The Slatest

Cruz Says Rubio, Bush, Walker Support for “Amnesty” Could “Keep Democrats in Power Forever”

A flock of Republicans onstage at last Thursday’s Fox News debate in Cleveland.

Scott Olson/Getty

BuzzFeed has picked up a bombastic claim that Ted Cruz made last Friday in an Iowa radio interview:

Cruz … attacked Jeb Bush, Scott Walker, and Marco Rubio as “vocal, aggressive, repeated proponents of amnesty,” who, if they receive the GOP presidential nomination, won’t be able to stop Hillary Clinton from pursuing President Obama’s “objective” of fundamentally transforming America.

Speaking to Iowa radio host Steve Deace, Cruz argued that Obama’s strategy in seeking [amnesty] has been to allow “millions of people to come here illegally” and then to “give them citizenship and allow them to vote to keep the Democrats in power forever.”

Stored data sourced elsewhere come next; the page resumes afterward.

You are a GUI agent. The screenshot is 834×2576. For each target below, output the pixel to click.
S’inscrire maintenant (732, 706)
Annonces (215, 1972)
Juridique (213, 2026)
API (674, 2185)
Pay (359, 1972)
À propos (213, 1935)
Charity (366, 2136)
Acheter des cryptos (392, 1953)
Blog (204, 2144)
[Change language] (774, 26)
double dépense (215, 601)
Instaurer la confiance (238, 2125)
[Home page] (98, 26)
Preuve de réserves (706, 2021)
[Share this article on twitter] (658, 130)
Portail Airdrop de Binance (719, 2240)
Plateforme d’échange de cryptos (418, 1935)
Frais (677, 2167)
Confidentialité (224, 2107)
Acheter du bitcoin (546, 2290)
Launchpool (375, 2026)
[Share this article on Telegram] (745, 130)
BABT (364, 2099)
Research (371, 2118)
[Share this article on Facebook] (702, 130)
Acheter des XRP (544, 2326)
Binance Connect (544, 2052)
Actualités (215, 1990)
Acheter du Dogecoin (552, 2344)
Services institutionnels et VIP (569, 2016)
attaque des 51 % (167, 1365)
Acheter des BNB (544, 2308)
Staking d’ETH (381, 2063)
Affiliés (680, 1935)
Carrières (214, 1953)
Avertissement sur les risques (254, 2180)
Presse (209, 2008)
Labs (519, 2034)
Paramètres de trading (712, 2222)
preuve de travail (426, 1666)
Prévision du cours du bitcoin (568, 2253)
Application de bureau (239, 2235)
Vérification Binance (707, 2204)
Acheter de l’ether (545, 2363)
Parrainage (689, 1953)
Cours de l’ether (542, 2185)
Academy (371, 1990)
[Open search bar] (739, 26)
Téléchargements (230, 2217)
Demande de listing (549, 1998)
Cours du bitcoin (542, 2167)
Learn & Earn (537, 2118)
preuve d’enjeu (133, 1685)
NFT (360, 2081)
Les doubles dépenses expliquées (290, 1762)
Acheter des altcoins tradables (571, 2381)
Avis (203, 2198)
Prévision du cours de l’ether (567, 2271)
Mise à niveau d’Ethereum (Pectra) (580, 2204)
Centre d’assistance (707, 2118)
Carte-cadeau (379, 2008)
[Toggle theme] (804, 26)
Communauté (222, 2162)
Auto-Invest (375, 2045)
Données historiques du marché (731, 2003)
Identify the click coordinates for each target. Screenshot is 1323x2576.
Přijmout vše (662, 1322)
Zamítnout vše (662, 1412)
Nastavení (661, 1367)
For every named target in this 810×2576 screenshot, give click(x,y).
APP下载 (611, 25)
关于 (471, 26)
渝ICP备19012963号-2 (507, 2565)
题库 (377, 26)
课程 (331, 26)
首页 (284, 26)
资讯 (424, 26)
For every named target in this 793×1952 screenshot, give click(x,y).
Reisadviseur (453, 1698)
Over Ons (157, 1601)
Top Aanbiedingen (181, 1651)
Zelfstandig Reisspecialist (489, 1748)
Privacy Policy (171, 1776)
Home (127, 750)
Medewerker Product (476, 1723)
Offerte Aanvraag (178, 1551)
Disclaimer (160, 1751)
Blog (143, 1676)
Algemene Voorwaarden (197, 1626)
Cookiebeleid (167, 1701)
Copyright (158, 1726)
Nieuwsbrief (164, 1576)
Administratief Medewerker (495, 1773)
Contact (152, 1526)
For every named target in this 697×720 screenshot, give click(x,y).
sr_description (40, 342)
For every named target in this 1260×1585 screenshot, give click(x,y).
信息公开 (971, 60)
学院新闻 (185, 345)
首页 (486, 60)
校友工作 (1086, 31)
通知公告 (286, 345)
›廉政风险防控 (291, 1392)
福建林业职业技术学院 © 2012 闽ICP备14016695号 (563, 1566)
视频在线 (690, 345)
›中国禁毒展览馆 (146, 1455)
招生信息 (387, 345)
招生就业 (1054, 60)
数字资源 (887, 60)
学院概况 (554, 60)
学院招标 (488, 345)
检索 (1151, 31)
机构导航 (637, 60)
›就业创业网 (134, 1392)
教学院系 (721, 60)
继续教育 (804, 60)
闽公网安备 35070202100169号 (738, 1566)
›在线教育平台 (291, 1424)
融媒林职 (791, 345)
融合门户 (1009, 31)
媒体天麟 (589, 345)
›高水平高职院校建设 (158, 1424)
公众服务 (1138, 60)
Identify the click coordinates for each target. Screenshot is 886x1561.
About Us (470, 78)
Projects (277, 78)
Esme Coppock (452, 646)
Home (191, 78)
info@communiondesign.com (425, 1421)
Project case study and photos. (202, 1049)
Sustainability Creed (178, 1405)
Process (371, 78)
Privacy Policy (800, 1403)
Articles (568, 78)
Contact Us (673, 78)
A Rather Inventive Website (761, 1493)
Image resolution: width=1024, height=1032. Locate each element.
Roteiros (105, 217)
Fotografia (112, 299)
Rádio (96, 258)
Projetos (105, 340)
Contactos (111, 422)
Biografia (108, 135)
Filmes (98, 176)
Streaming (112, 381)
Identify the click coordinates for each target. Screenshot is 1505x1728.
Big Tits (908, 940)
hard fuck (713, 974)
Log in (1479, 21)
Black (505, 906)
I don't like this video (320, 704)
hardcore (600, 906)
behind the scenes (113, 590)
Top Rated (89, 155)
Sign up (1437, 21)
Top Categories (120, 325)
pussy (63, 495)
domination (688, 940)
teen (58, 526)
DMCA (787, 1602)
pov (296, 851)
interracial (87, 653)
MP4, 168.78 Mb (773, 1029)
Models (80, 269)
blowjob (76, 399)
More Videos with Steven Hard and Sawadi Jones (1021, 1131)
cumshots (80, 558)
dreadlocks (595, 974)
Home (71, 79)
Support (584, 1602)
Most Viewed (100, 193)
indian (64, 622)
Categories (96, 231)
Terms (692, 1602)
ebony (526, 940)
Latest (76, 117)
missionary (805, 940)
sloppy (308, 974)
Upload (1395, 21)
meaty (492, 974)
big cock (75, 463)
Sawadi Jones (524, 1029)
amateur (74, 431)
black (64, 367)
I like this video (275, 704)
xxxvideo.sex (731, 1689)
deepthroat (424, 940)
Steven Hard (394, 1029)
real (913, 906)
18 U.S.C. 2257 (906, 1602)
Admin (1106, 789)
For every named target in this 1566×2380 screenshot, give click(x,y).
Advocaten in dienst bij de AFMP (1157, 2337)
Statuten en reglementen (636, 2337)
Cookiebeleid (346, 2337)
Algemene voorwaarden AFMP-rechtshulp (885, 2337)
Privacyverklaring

If you listen to the clip, what Cruz is saying does actually make some sense. Bush and Rubio, while they would personally not call it “amnesty,” both currently support immigration reforms that would allow some undocumented immigrants to secure legal status (though not necessarily citizenship). Walker has supported such measures in the past. And Cruz is suggesting that such candidates would have trouble drawing a distinction between their positions and Clinton’s in a general election in the same way that Mitt Romney had trouble attacking Obamacare because he’d pushed through a very similar program in Massachusetts.

The big difference here? While Obamacare remains a divisive issue to voters, there is very broad public support for letting undocumented immigrants stay in the country if they meet certain requirements. Trying to deport all 11 million undocumented immigrants who are thought to be in the country would be neither practical nor popular, and the GOP is not likely to make much hay in the general election by nominating an anti-amnesty candidate. Which is probably why Bush, Rubio, and Walker are trying to wishy-wash their way to empathetic-sounding moderate positions right now—without alienating primary voters by using the word “amnesty”—in the first place.